* ACTION ITEM
In how many lines of the records below does the word "adsorbent" appear? Answer with the number alone.
───── RECORDS FOR THIS EXERCISE ─────
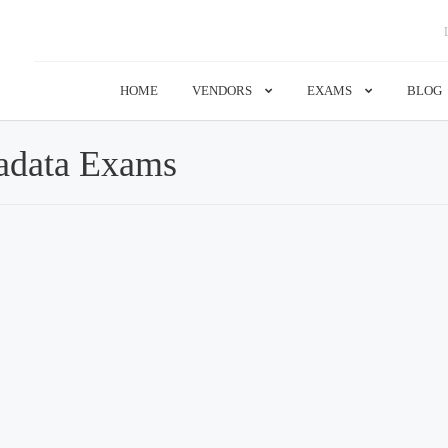
HOME
VENDORS
EXAMS
BLOG
adata Exams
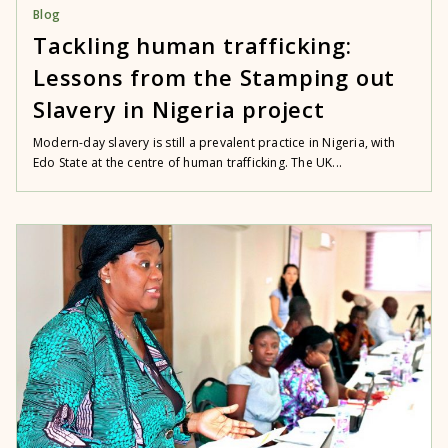
Blog
Tackling human trafficking:
Lessons from the Stamping out
Slavery in Nigeria project
Modern-day slavery is still a prevalent practice in Nigeria, with
Edo State at the centre of human trafficking. The UK...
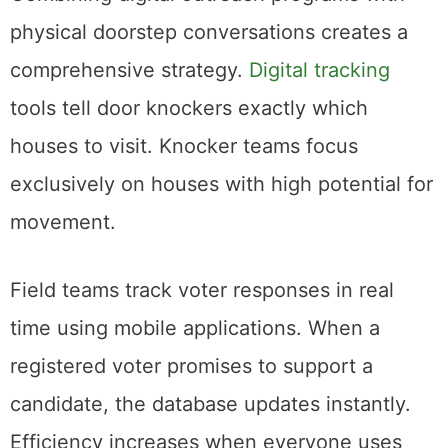
physical doorstep conversations creates a
comprehensive strategy.
Digital tracking
tools tell door knockers exactly which
houses to visit. Knocker teams focus
exclusively on houses with high potential for
movement.
Field teams track voter responses in real
time using mobile applications. When a
registered voter promises to support a
candidate, the database updates instantly.
Efficiency increases when everyone uses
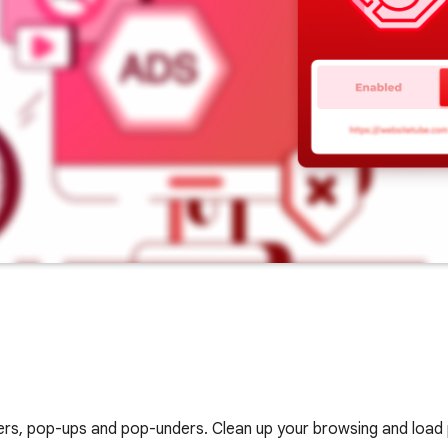
nners, pop-ups and pop-unders. Clean up your browsing and load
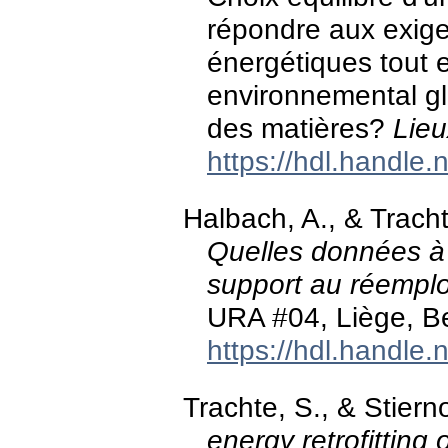
répondre aux exig
énergétiques tout e
environnemental glo
des matières?
Lieu
https://hdl.handle
Halbach, A., & Trach
Quelles données à i
support au réemplo
URA #04, Liège, B
https://hdl.handle
Trachte, S., & Stier
energy retrofitting o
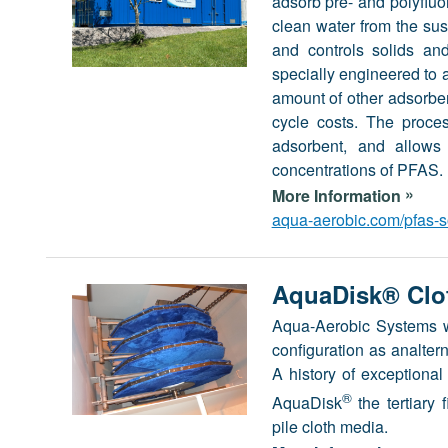
adsorb pre- and polyfluo
clean water from the sus
and controls solids and
specially engineered t
amount of other adsorbent
cycle costs. The proce
adsorbent, and allows 
concentrations of PFAS.
»
More Information
aqua-aerobic.com/pfas-s
AquaDisk® Clot
Aqua-Aerobic Systems was
configuration as analtern
A history of exceptional
®
AquaDisk
the tertiary 
pile cloth media.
─────
* EXPECTED ANSWER
2